Donner la priorité à la lutte contre les intoxications au plomb chez les enfants : des progrès majeurs aux États-Unis

Mary Jean Brown (Harvard T.H Chan School of Public Health) est intervenue sur l’intoxication au plomb chez les enfants aux XXe et XXIe siècles. Les premières préoccupations à ce sujet sont apparues entre 1891 et 1905 avec les 200 premiers cas de toxicité repérés chez des enfants. À partir du début du XXe siècle, quelques réglementations ont pu voir le jour même si elles n’étaient ni coercitives ni efficaces, en raison de la difficulté à évaluer la présence du plomb. Dans les années 1970, les agences de santé et les instances environnementales aux États-Unis se sont emparées du problème en développant des programmes locaux pour éliminer les intoxications au plomb causées notamment par la peinture à l’intérieur des bâtiments. À partir des années 1990, des mesures ont été prises au niveau des logements pour éliminer les risques de plomb dans les bâtiments publics, grâce à la loi de 1992 sur la réduction des risques liés au plomb dans les habitations.  Finalement, Mary Jean Brown dresse un bilan plutôt positif des politiques étatsuniennes de lutte contre le plomb dans l’espace urbain, constatant une diminution massive de la contamination des enfants dans le pays. Les seuils de tolérance ont d’autre part progressivement et drastiquement diminué. 

Des politiques locales mises en œuvre à plusieurs échelles

Récemment, des mesures énergiques ont été prises par le gouvernement des États-Unis pour remplacer des canalisations publiques en plomb dans différentes villes et états. L’étude de Michelle Marcus (Vanderbilt University) porte sur l’état du Rhode Island où les niveaux de plomb ont toujours été importants. Sur 25 000 systèmes de canalisations, 10 000 ont été remplacés entre 2006 et 2007. Parmi ces 10 000 remplacements la majorité concernent des canalisations publiques, les canalisations privées n’ont pas été remplacées le coût étant trop élevé pour les particuliers. Les résultats après les travaux ont révélé une diminution du taux de plomb dans le sang des habitants, surtout chez les enfants. Mais cette amélioration a une contrepartie problématique : l’augmentation conséquente du prix de l’immobilier dans les quartiers rénovés a entraîné de nombreux déménagements, les loyers étant devenus trop chers pour les populations qui y résidaient. À New York, des mesures ont également été mises en place pour surveiller l’exposition au plomb par les poussières et les peintures, suscitant la mise en conformité de nombreux logements (Yma Andres, NYC Department of Health and Mental Hygiene). 

"Le dernier kilomètre est le plus long à parcourir", Mary Jean Brown

Le plomb reste un enjeu de santé majeur aux États-Unis, pris très au sérieux par les autorités sanitaires à toutes les échelles décisionnaires (villes, états, État fédéral). L’essor des réglementations a pour corollaire une amélioration nécessaire des techniques de dépistage et d’analyse par les laboratoires. L’enjeu est également de saisir les expositions au plomb dans toutes les situations concernées : dans le logement, sur le lieu de travail, à l’école, mais également dans les comportements quotidiens liés à la consommation : médicaments, épices, cosmétiques, ustensiles de cuisine, etc. certains produits traditionnels importés (Géorgie, Bangladesh, Pakistan, Népal, Maroc, etc.) ayant des teneurs en plomb largement supérieures aux normes acceptées (Paromita Hore, NYC Department of Health and mental Hygiene).
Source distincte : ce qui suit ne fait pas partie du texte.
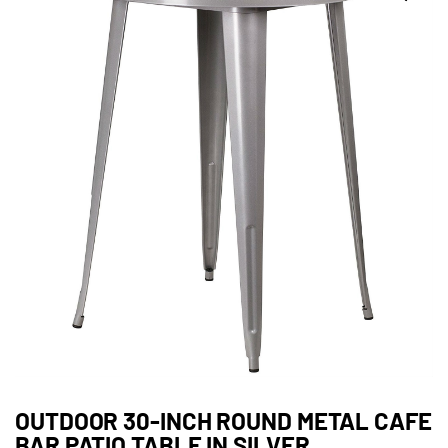
OUTDOOR 30-INCH ROUND METAL CAFE
BAR PATIO TABLE IN SILVER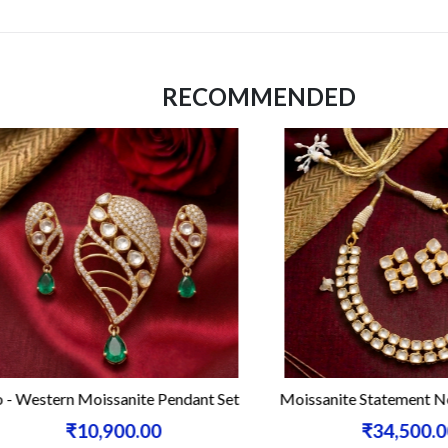
RECOMMENDED
estern Moissanite Pendant Set
Moissanite Statement Neckla
₹10,900.00
₹34,500.00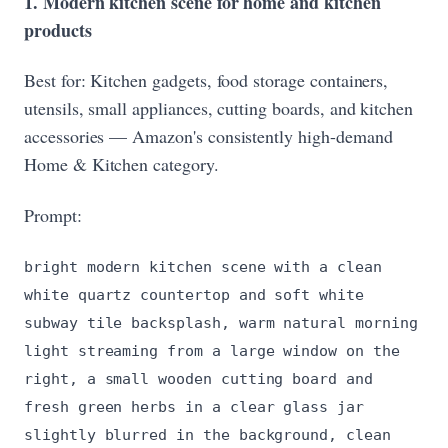
1. Modern kitchen scene for home and kitchen
products
Best for: Kitchen gadgets, food storage containers,
utensils, small appliances, cutting boards, and kitchen
accessories — Amazon's consistently high-demand
Home & Kitchen category.
Prompt:
bright modern kitchen scene with a clean
white quartz countertop and soft white
subway tile backsplash, warm natural morning
light streaming from a large window on the
right, a small wooden cutting board and
fresh green herbs in a clear glass jar
slightly blurred in the background, clean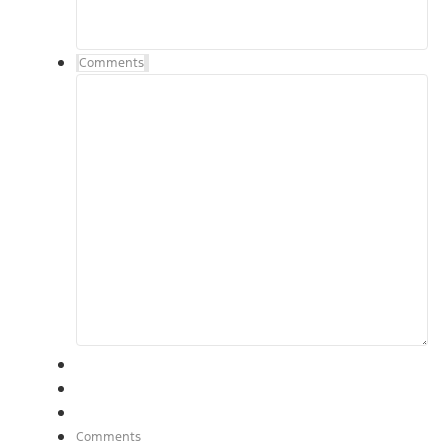
Comments
Comments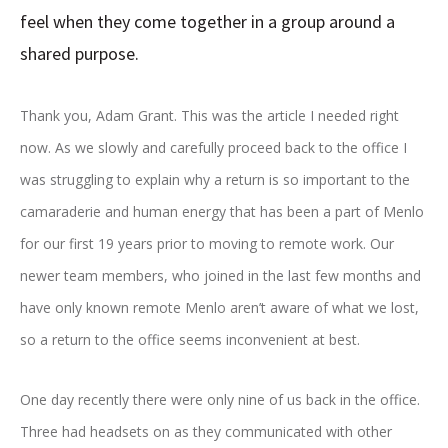
feel when they come together in a group around a
shared purpose.
Thank you, Adam Grant. This was the article I needed right
now. As we slowly and carefully proceed back to the office I
was struggling to explain why a return is so important to the
camaraderie and human energy that has been a part of Menlo
for our first 19 years prior to moving to remote work. Our
newer team members, who joined in the last few months and
have only known remote Menlo aren’t aware of what we lost,
so a return to the office seems inconvenient at best.
One day recently there were only nine of us back in the office.
Three had headsets on as they communicated with other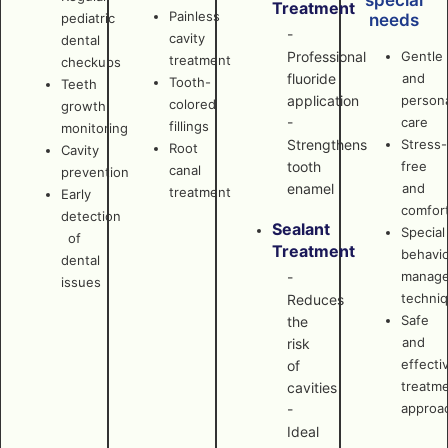
special
Treatment
Painless
pediatric
needs
-
cavity
dental
Professional
Gentle
treatment
checkups
fluoride
and
Tooth-
Teeth
application
persona
colored
growth
-
care
fillings
monitoring
Strengthens
Stress-
Root
Cavity
tooth
free
canal
prevention
enamel
and
treatment
Early
comfor
detection
Sealant
Special
of
Treatment
behavi
dental
manag
-
issues
techni
Reduces
Safe
the
and
risk
effecti
of
treatm
cavities
approa
-
Ideal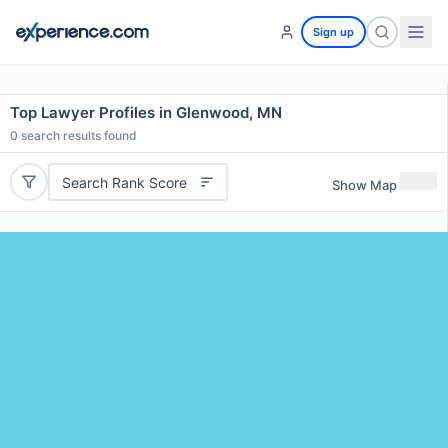
Sign up
Top Lawyer Profiles in Glenwood, MN
0
search results found
Search Rank Score
Show Map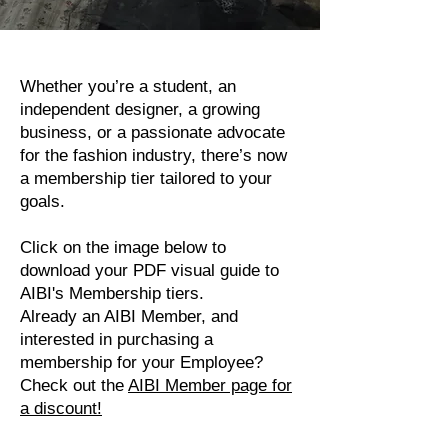
Whether you’re a student, an
independent designer, a growing
business, or a passionate advocate
for the fashion industry, there’s now
a membership tier tailored to your
goals.
Click on the image below to
download your PDF visual guide to
AIBI's Membership tiers.
Already an AIBI Member, and
interested in purchasing a
membership for your Employee?
Check out the
AIBI Member page for
a discount!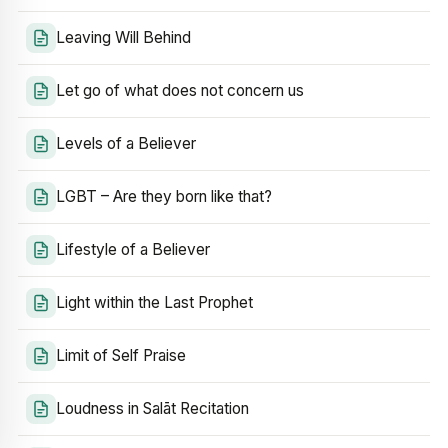
Leaving Will Behind
Let go of what does not concern us
Levels of a Believer
LGBT – Are they born like that?
Lifestyle of a Believer
Light within the Last Prophet
Limit of Self Praise
Loudness in Salāt Recitation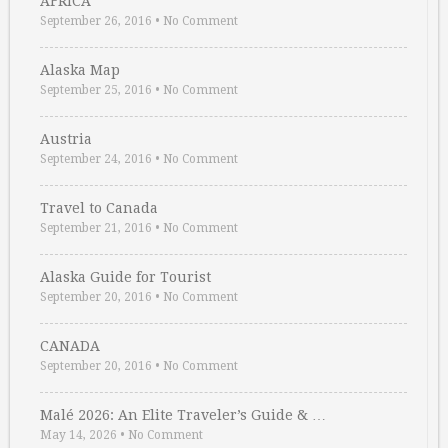
AFRICA
September 26, 2016
•
No Comment
Alaska Map
September 25, 2016
•
No Comment
Austria
September 24, 2016
•
No Comment
Travel to Canada
September 21, 2016
•
No Comment
Alaska Guide for Tourist
September 20, 2016
•
No Comment
CANADA
September 20, 2016
•
No Comment
Malé 2026: An Elite Traveler’s Guide & …
May 14, 2026
•
No Comment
Mary Jean Brown a également insisté sur l’aspect essentiel de la coopération internationale pour que l’interdiction des peintures contenant du plomb soit appliquée partout à l’échelle globale. Lorsque la question est prise en charge par les pouvoirs publics, ce sont encore les comportements quotidiens qu’il faut essayer de modifier, ce qui nécessite parfois de mettre en place des pratiques d’accompagnement social qui peuvent être jugées intrusives.
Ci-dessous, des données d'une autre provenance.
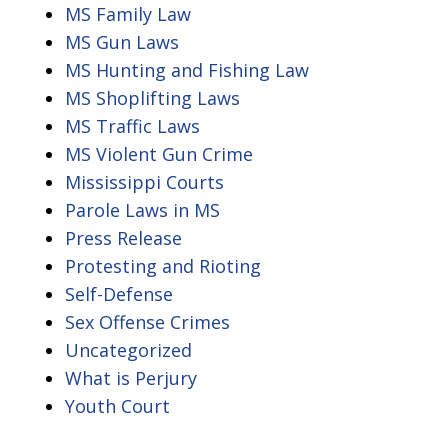
MS Family Law
MS Gun Laws
MS Hunting and Fishing Law
MS Shoplifting Laws
MS Traffic Laws
MS Violent Gun Crime
Mississippi Courts
Parole Laws in MS
Press Release
Protesting and Rioting
Self-Defense
Sex Offense Crimes
Uncategorized
What is Perjury
Youth Court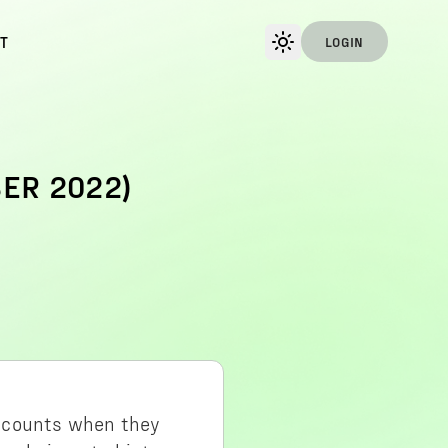
T
LOGIN
ER 2022)
accounts when they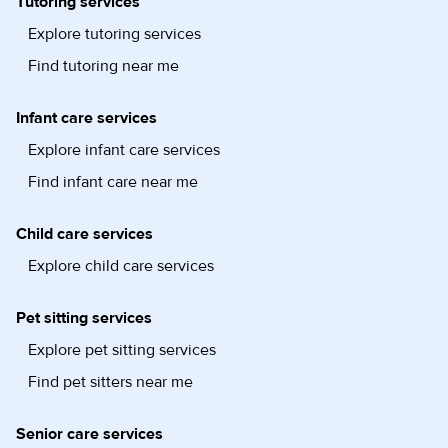
Tutoring services
Explore tutoring services
Find tutoring near me
Infant care services
Explore infant care services
Find infant care near me
Child care services
Explore child care services
Pet sitting services
Explore pet sitting services
Find pet sitters near me
Senior care services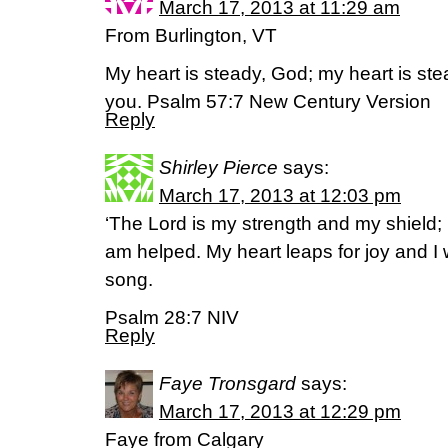
March 17, 2013 at 11:29 am
From Burlington, VT
My heart is steady, God; my heart is stea
you. Psalm 57:7 New Century Version
Reply
Shirley Pierce
says:
March 17, 2013 at 12:03 pm
‘The Lord is my strength and my shield; 
am helped. My heart leaps for joy and I w
song.
Psalm 28:7 NIV
Reply
Faye Tronsgard
says:
March 17, 2013 at 12:29 pm
Faye from Calgary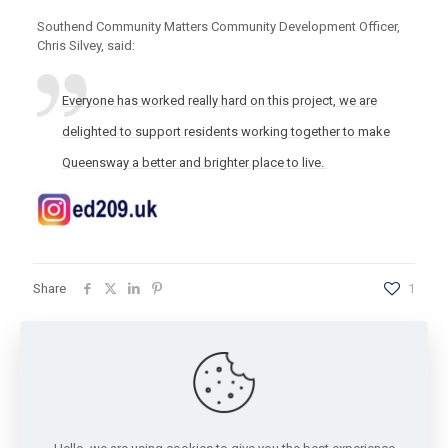
Southend Community Matters Community Development Officer,
Chris Silvey, said:
Everyone has worked really hard on this project, we are
delighted to support residents working together to make
Queensway a better and brighter place to live.
Share
1
Chris
Community Development Officer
Les chercheurs et chercheuses et acteurs et actrices de la santé publique réunis au cours de ce workshop ont estimé qu’il reste du chemin à parcourir en termes de réglementation aux États-Unis, même si la priorité a bel et bien été donnée dans certains états contre l’intoxication au plomb, ce dont on peut se féliciter. Malheureusement, le plomb étant un métal très toxique il est très difficile à éliminer (dans les peintures mais pas seulement) et il serait souhaitable de trouver des substituts adéquats pour certains équipements. La coopération scientifique est un élément clé en matière de santé, et cette recherche menée entre Paris et New York répond bien à cet enjeu : montrer les différences de prise en charge de ces enjeux qui opposent la France et les États-Unis, tant dans la recherche qu’en matière d’action publique, et engager un dialogue commun et interdisciplinaire.  
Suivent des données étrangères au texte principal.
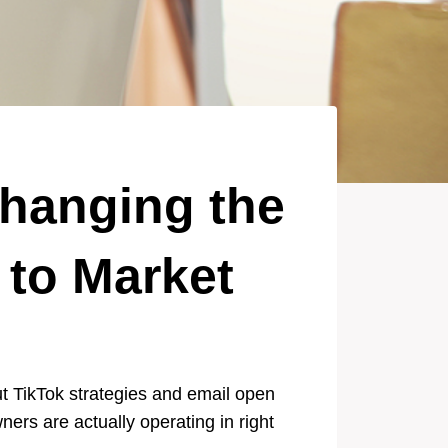
Changing the
to Market
ut TikTok strategies and email open
ers are actually operating in right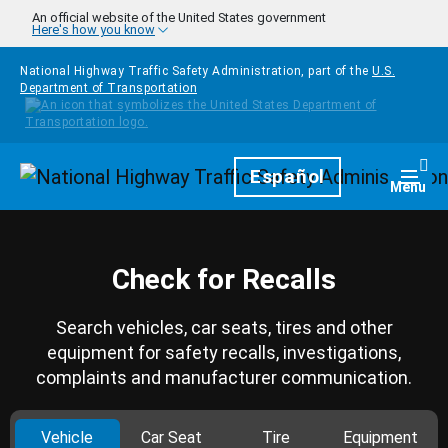
Skip to main content
An official website of the United States government
Here's how you know
National Highway Traffic Safety Administration, part of the
U.S.
Department of Transportation
Homepage
Español
Togg
Menu
Check for Recalls
Search vehicles, car seats, tires and other
equipment for safety recalls, investigations,
complaints and manufacturer communication.
Vehicle
Car Seat
Tire
Equipment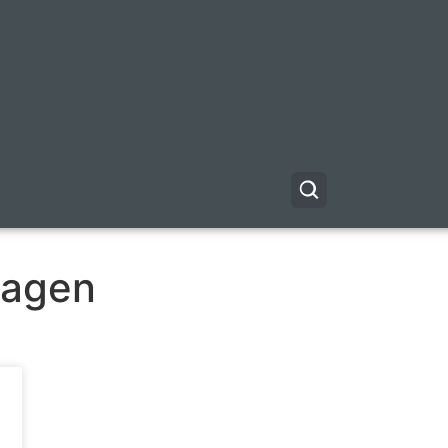
ragen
Judith Rainhorn et Lex Van Geen réfléchissent désormais aux formes de valorisation de ces deux workshops qui ont attiré plus de 60 participants.
Des informations sont à venir sur le site de la Chaire Santé-SHS de l'université Paris 1 Panthéon-Sorbonne. 

Contenus liés

Recherche

Plomb sur la ville

Le premier volet du workshop interdisciplinaire « Plomb sur la ville. Toxicité, mesures, régulations »...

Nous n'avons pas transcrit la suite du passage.